** Available records follows **
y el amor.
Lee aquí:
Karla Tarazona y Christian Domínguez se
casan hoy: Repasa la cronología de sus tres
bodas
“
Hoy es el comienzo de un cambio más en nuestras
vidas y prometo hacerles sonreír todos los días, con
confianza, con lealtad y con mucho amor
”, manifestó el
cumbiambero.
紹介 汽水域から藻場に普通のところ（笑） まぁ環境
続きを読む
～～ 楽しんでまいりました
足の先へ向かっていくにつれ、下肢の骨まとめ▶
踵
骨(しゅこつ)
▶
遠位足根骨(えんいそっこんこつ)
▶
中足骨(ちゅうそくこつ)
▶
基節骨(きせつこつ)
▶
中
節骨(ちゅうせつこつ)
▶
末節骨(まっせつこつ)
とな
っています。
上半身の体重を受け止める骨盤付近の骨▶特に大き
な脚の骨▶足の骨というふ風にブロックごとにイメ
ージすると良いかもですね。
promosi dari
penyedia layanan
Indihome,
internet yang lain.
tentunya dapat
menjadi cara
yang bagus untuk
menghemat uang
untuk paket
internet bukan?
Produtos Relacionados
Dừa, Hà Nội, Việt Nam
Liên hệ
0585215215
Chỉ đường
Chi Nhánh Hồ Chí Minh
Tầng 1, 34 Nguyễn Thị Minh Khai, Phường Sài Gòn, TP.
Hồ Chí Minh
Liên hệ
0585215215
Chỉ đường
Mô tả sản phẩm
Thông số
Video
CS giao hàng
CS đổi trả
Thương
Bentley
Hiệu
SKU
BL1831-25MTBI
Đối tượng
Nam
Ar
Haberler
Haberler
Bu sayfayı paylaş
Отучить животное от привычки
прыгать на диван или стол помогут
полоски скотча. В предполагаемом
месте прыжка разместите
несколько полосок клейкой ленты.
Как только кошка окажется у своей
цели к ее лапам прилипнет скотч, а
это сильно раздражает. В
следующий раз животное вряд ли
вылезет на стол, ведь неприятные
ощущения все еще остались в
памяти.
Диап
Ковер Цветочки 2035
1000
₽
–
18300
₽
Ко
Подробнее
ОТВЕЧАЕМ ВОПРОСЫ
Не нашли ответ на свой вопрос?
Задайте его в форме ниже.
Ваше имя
** End of Available records **
_What to work on_
Everything in the data above must be restated verbatim.

_Task response_
y el amor.
Lee aquí:
Karla Tarazona y Christian Domínguez se
casan hoy: Repasa la cronología de sus tres
bodas
“
Hoy es el comienzo de un cambio más en nuestras
vidas y prometo hacerles sonreír todos los días, con
confianza, con lealtad y con mucho amor
”, manifestó el
cumbiambero.
紹介 汽水域から藻場に普通のところ（笑） まぁ環境
続きを読む
～～ 楽しんでまいりました
足の先へ向かっていくにつれ、下肢の骨まとめ▶
踵
骨(しゅこつ)
▶
遠位足根骨(えんいそっこんこつ)
▶
中足骨(ちゅうそくこつ)
▶
基節骨(きせつこつ)
▶
中
節骨(ちゅうせつこつ)
▶
末節骨(まっせつこつ)
とな
っています。
上半身の体重を受け止める骨盤付近の骨▶特に大き
な脚の骨▶足の骨というふ風にブロックごとにイメ
ージすると良いかもですね。
promosi dari
penyedia layanan
Indihome,
internet yang lain.
tentunya dapat
menjadi cara
yang bagus untuk
menghemat uang
untuk paket
internet bukan?
Produtos Relacionados
Dừa, Hà Nội, Việt Nam
Liên hệ
0585215215
Chỉ đường
Chi Nhánh Hồ Chí Minh
Tầng 1, 34 Nguyễn Thị Minh Khai, Phường Sài Gòn, TP.
Hồ Chí Minh
Liên hệ
0585215215
Chỉ đường
Mô tả sản phẩm
Thông số
Video
CS giao hàng
CS đổi trả
Thương
Bentley
Hiệu
SKU
BL1831-25MTBI
Đối tượng
Nam
Ar
Haberler
Haberler
Bu sayfayı paylaş
Отучить животное от привычки
прыгать на диван или стол помогут
полоски скотча. В предполагаемом
месте прыжка разместите
несколько полосок клейкой ленты.
Как только кошка окажется у своей
цели к ее лапам прилипнет скотч, а
это сильно раздражает. В
следующий раз животное вряд ли
вылезет на стол, ведь неприятные
ощущения все еще остались в
памяти.
Диап
Ковер Цветочки 2035
1000
₽
–
18300
₽
Ко
Подробнее
ОТВЕЧАЕМ ВОПРОСЫ
Не нашли ответ на свой вопрос?
Задайте его в форме ниже.
Ваше имя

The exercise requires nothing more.